The shooting at LAX on Nov. 1 left TSA Officer Gerardo I. Hernandez dead



    Determined Triathlete Never Lost Hope
    A neighbor confirms to NBC4 that the smiling man in this Facebook photo is Gerardo I. Hernandez, 39, of Porter Ranch, who was shot and killed Nov. 1, 2013, while working as a TSA security officer at Los Angeles International Airport.

    Despite efforts of doctors to revive a severely wounded TSA shot at LAX earlier this month, the 39-year-old man was shot 12 times and died minutes after being shot, an autopsy report released Friday said.

    More: Full Coverage of LAX Shooting | Timeline | Gunman ID'd | Autopsy Report

    Gerardo Ismael Hernandez was killed on Nov. 1 when a gunman with a grudge against the TSA fired bullets from an assault rifle in LAX’s Terminal 3.

    He arrived in the hospital in full cardiac arrest, the autopsy said.

    Despite desperately trying to save his life, doctors pronounced Hernandez dead at 11 a.m., two hours after the shooting.

    The report comes a week after the head of the TSA union was critical of resucers not getting to Hernandez for 30 minutes and called for a “serious reexamination” of TSA’s screening area security policies to “stop the next tragedy before it happens.”

    The coroner announced Wednesday that Hernandez died within two to five minutes of being shot.

    Hernandez was working at a lower-level passenger check-in station when an alleged gunman, Paul Anthony Ciancia, 23, pulled a semi-automatic weapon out of a duffel bag and began shooting.

    Trauma surgeon David Plurad said Hernandez had no signs of life when he arrived at Harbor-UCLA Medical Center.
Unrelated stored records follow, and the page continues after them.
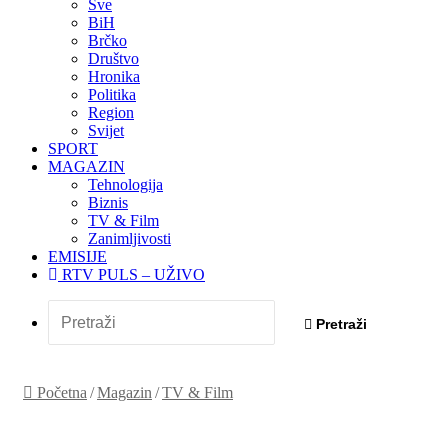
Sve
BiH
Brčko
Društvo
Hronika
Politika
Region
Svijet
SPORT
MAGAZIN
Tehnologija
Biznis
TV & Film
Zanimljivosti
EMISIJE
RTV PULS – UŽIVO
Pretraži
Početna
/
Magazin
/
TV & Film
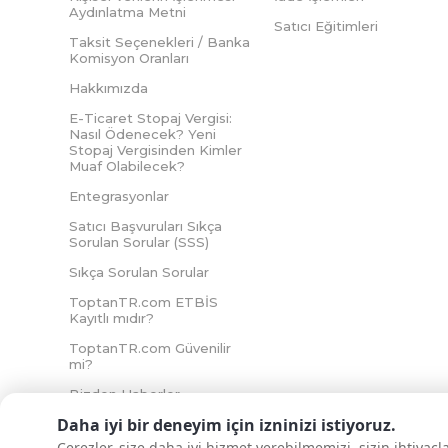
Aydınlatma Metni
Satıcı Eğitimleri
Taksit Seçenekleri / Banka
Komisyon Oranları
Hakkımızda
E-Ticaret Stopaj Vergisi:
Nasıl Ödenecek? Yeni
Stopaj Vergisinden Kimler
Muaf Olabilecek?
Entegrasyonlar
Satıcı Başvuruları Sıkça
Sorulan Sorular (SSS)
Sıkça Sorulan Sorular
ToptanTR.com ETBİS
Kayıtlı mıdır?
ToptanTR.com Güvenilir
mi?
Bizden Haberler
Daha iyi bir deneyim için izninizi istiyoruz.
Çerezler, size daha iyi hizmet verebilmemizi, sizin ihtiyaç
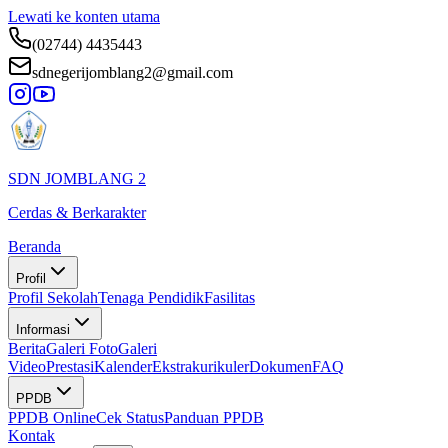
Lewati ke konten utama
(02744) 4435443
sdnegerijomblang2@gmail.com
SDN JOMBLANG 2
Cerdas & Berkarakter
Beranda
Profil
Profil Sekolah
Tenaga Pendidik
Fasilitas
Informasi
Berita
Galeri Foto
Galeri
Video
Prestasi
Kalender
Ekstrakurikuler
Dokumen
FAQ
PPDB
PPDB Online
Cek Status
Panduan PPDB
Kontak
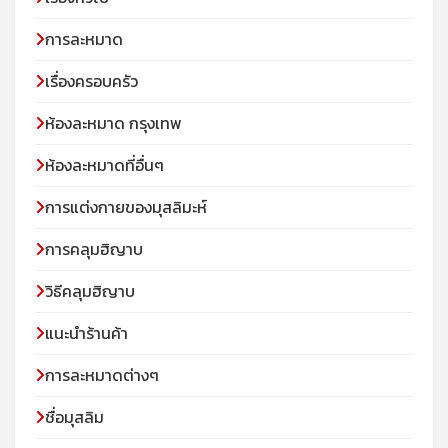
การละหมาด
เรื่องครอบครัว
ห้องละหมาด กรุงเทพ
ห้องละหมาดที่อื่นๆ
การแต่งกายของมุสลิมะห์
การคลุมฮิญาบ
วิธีคลุมฮิญาบ
แนะนำร้านค้า
การละหมาดต่างๆ
ชื่อมุสลิม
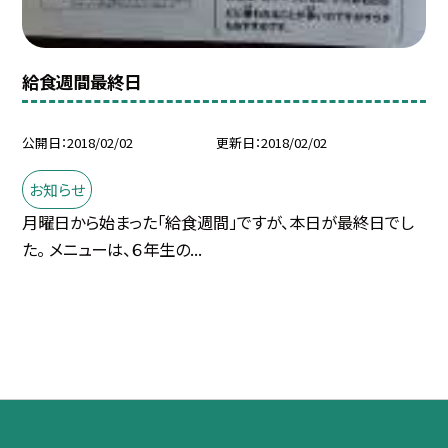
給食週間最終日
公開日
2018/02/02
更新日
2018/02/02
お知らせ
月曜日から始まった「給食週間」ですが、本日が最終日でし
た。 メニューは、６年生の...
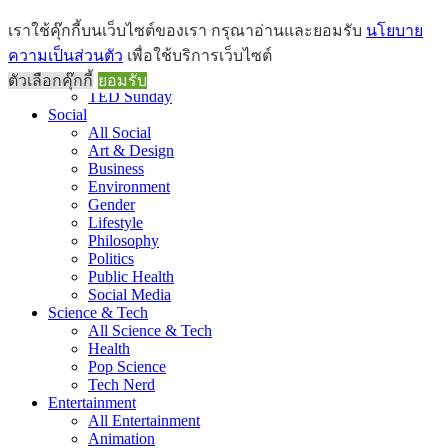
Brief
เราใช้คุ๊กกี้บนเว็บไซต์ของเรา กรุณาอ่านและยอมรับ
นโยบาย
All Brief
ความเป็นส่วนตัว
เพื่อใช้บริการเว็บไซต์
Goods Morning
Recap
ตัวเลือกคุ๊กกี้
ยอมรับ
TED Sunday
Social
All Social
Art & Design
Business
Environment
Gender
Lifestyle
Philosophy
Politics
Public Health
Social Media
Science & Tech
All Science & Tech
Health
Pop Science
Tech Nerd
Entertainment
All Entertainment
Animation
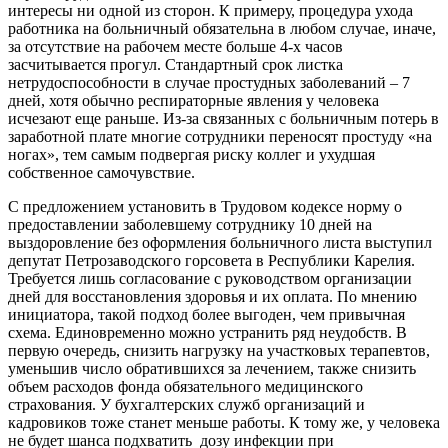
интересы ни одной из сторон. К примеру, процедура ухода
работника на больничный обязательна в любом случае, иначе,
за отсутствие на рабочем месте больше 4-х часов
засчитывается прогул. Стандартный срок листка
нетрудоспособности в случае простудных заболеваний – 7
дней, хотя обычно респираторные явления у человека
исчезают еще раньше. Из-за связанных с больничным потерь в
заработной плате многие сотрудники переносят простуду «на
ногах», тем самым подвергая риску коллег и ухудшая
собственное самочувствие.
С предложением установить в Трудовом кодексе норму о
предоставлении заболевшему сотруднику 10 дней на
выздоровление без оформления больничного листа выступил
депутат Петрозаводского горсовета в Республики Карелия.
Требуется лишь согласование с руководством организации
дней для восстановления здоровья и их оплата. По мнению
инициатора, такой подход более выгоден, чем привычная
схема. Единовременно можно устранить ряд неудобств. В
первую очередь, снизить нагрузку на участковых терапевтов,
уменьшив число обратившихся за лечением, также снизить
объем расходов фонда обязательного медицинского
страхования. У бухгалтерских служб организаций и
кадровиков тоже станет меньше работы. К тому же, у человека
не будет шанса подхватить дозу инфекции при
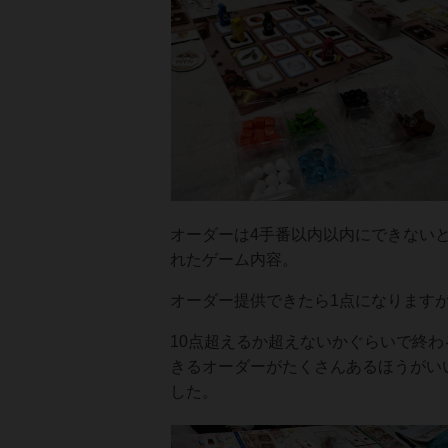
オーダーは4手番以内以内にできない
れたゲーム内容。
オーダー提供できたら1点になりますが
10点超えるか超えないかぐらいで終
きるオーダーがたくさんあるほうがい
した。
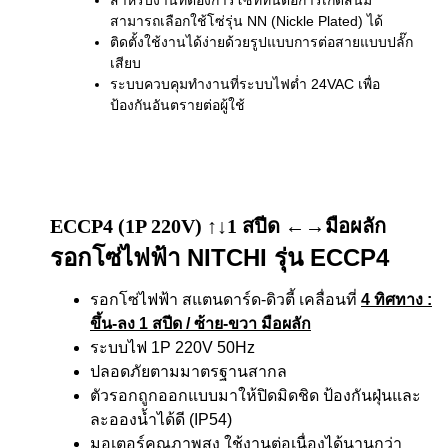
สำหรับงานที่ต้องการโซ่ที่ทนต่อการเกิดสนิม
สามารถเลือกใช้โซ่รุ่น NN (Nickle Plated) ได้
ติดตั้งใช้งานได้ง่ายด้วยรูปแบบการต่อสายแบบปลั๊ก
เสียบ
ระบบควบคุมทำงานที่ระบบไฟต่ำ 24VAC เพื่อ
ป้องกันอันตรายต่อผู้ใช้
ECCP4 (1P 220V) ↑↓1 สปีด ←→มือผลัก
รอกโซ่ไฟฟ้า NITCHI รุ่น ECCP4
รอกโซ่ไฟฟ้า สแตนดาร์ด-ดิวตี้ เคลื่อนที่
4 ทิศทาง
:
ขึ้น-ลง 1 สปีด / ซ้าย-ขวา มือผลัก
ระบบไฟ 1P 220V 50Hz
ปลอดภัยตามมาตรฐานสากล
ตัวรอกถูกออกแบบมาให้ปิดมิดชิด ป้องกันฝุ่นและ
ละอองน้ำได้ดี (IP54)
มอเตอร์คุณภาพสูง ใช้งานต่อเนื่องได้นานกว่า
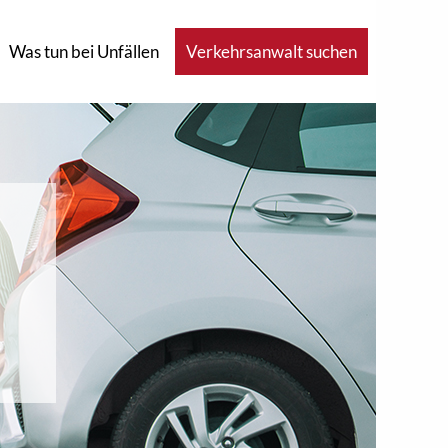
Was tun bei Unfällen
Verkehrsanwalt suchen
Doctors worked for about an hour to revive him despite significant blood loss.

    For all but five of those minutes, there was no threat from the suspected gunman — he had been shot and was in custody, they said.

    While it’s not known when Hernandez died or if immediate medical attention could have saved his life, officials are examining what conversations took place between police and fire commanders to determine when it was safe enough to enter and whether paramedics could have gone into the terminal earlier, one of the officials said.